Role and Mechanism of Mitochondrial Ribosomal Proteins in Septic Myocardial Injury.

Abstract

Objective: To investigate the role of mitochondrial ribosomal proteins (MRPs) in the pathogenesis and progression of septic myocardial injury. Additionally, we aim to propose new technical strategies and experimental foundations for the prevention and treatment of septic myocardial injury.

Methods: Animal and cell models of septic myocardial injury were established. Aberrantly expressed MRPs were screened using transcriptome sequencing, and their expression was verified by RT-qPCR and Western blot. Subsequently, overexpressed and knockdown cell models of myocardial injury were constructed. The effects on CO I, PGC-1α, ATP content, ROS fluorescence intensity, mitochondrial membrane potential, and GSDMD were assessed, along with changes in caspase-4 and IL-1β expression levels.

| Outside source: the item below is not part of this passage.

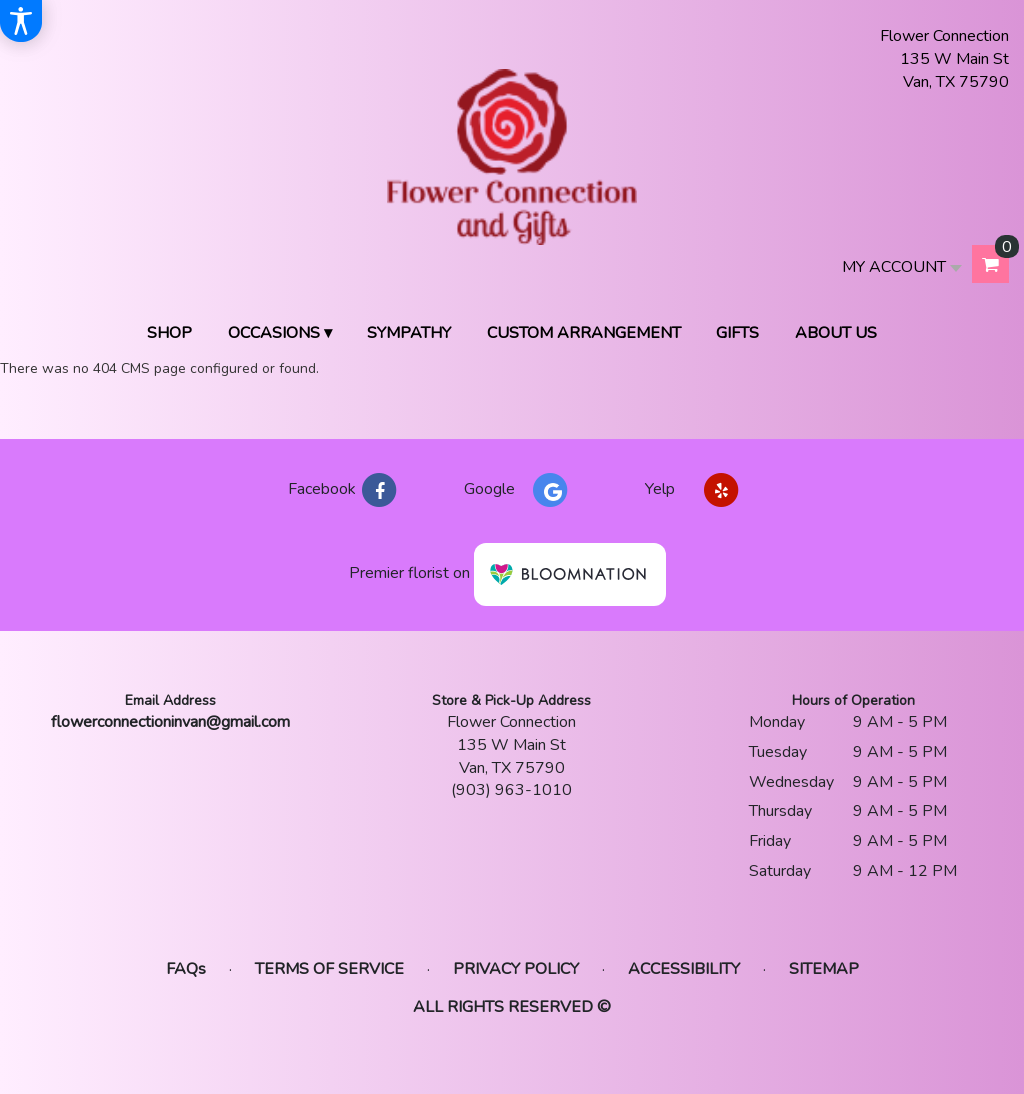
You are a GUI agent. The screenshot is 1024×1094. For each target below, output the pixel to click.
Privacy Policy (516, 969)
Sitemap (824, 969)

Results: Transcriptome sequencing revealed a reduction in MRPs expression in mice with septic myocardial injury. Both RT-qPCR and Western blot analysis confirmed the decreased expression of MRPs in animal and cell models of septic myocardial injury. Furthermore, overexpression of both MRPS16 and MRPL47 mitigated the decrease in CO I and PGC-1α levels induced by septic myocardial injury. Additionally, overexpression of MRPS16 and MRPL47 alleviated the elevated levels of IL-1β, caspase-4, and GSDMD caused by septic myocardial injury.

Conclusion: The findings suggest that both MRPS16 and MRPL47 can mitigate mitochondrial injury by attenuating mitochondrial biosynthesis dysfunction, energy metabolism disorders, and Ca²⁺ disturbances caused by septic myocardial injury. This ultimately reduces cellular damage and alleviates septic myocardial injury.